- _REQUIRED WORK_
Filter these entries, keeping only lines that hold the word "picadillo".

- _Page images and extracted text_

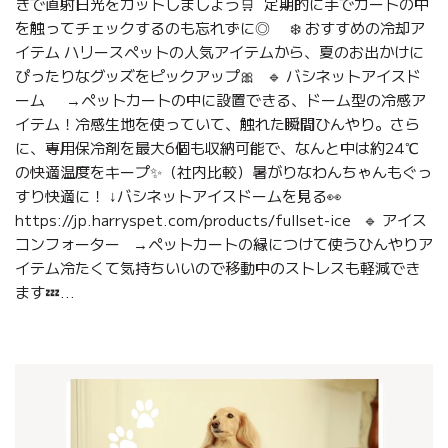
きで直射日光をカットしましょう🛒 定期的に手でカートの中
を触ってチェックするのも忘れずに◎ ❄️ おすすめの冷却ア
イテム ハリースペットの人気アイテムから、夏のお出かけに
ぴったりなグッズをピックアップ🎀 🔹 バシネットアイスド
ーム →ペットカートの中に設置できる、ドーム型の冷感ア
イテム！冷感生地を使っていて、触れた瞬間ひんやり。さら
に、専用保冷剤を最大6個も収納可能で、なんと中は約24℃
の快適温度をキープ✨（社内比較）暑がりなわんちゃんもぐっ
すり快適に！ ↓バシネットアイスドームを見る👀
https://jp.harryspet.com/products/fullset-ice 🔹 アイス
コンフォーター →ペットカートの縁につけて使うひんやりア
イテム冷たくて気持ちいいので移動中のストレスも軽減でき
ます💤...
* * *
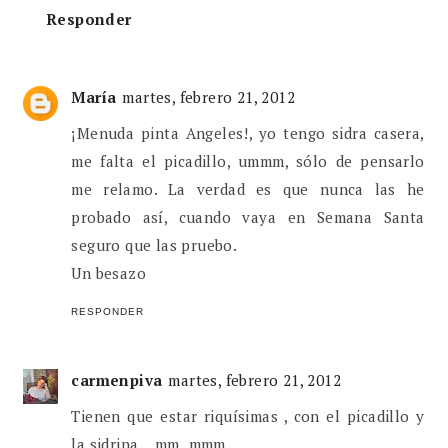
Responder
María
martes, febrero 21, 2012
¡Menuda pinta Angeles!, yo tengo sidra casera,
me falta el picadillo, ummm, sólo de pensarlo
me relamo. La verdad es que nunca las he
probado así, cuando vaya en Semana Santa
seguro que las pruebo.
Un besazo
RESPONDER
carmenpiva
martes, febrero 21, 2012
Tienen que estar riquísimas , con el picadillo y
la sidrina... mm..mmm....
...
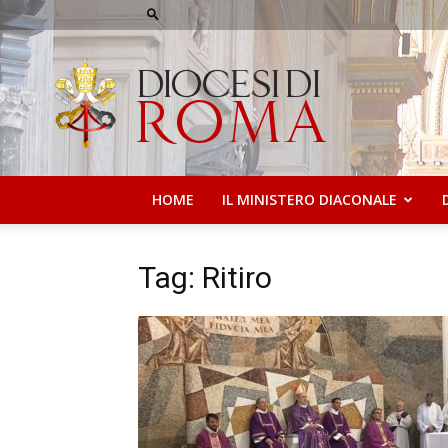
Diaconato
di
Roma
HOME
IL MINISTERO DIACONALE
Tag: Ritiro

- _RESPONSE TO THIS EXERCISE_
me falta el picadillo, ummm, sólo de pensarlo
Tienen que estar riquísimas , con el picadillo y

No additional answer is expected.